* TASK OBJECTIVE
Filter the entries and keep only the lines where the string "qualité" appears.

* DATA SECTION
::::

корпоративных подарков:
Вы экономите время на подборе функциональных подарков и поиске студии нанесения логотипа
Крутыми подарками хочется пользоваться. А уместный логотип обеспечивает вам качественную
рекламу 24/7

::::

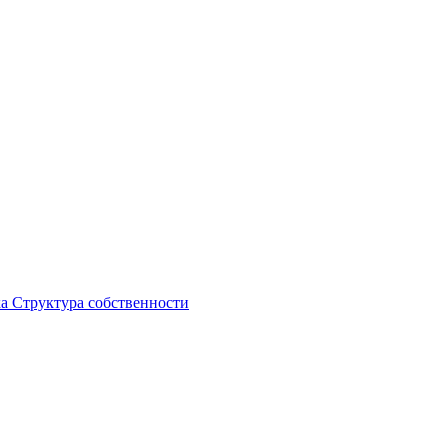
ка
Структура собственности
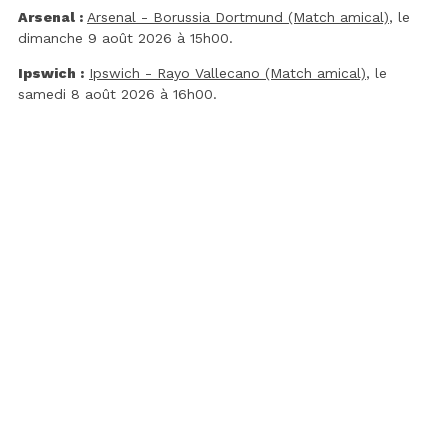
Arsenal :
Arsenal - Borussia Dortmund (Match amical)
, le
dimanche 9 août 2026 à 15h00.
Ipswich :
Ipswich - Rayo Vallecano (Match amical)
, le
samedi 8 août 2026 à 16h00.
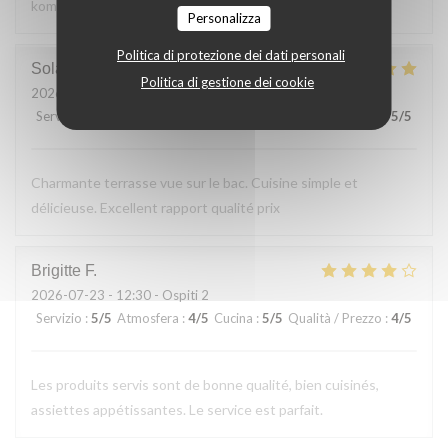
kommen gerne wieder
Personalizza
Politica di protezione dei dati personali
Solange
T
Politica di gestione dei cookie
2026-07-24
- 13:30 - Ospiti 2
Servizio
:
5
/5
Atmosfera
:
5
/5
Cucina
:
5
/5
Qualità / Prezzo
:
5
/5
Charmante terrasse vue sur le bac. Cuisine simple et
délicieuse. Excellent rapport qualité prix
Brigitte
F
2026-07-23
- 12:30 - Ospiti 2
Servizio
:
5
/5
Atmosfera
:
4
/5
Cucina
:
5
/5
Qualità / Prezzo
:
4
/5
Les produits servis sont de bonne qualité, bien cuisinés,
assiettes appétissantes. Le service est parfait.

::::

* ANSWER TO THE EXERCISE
délicieuse. Excellent rapport qualité prix
Les produits servis sont de bonne qualité, bien cuisinés,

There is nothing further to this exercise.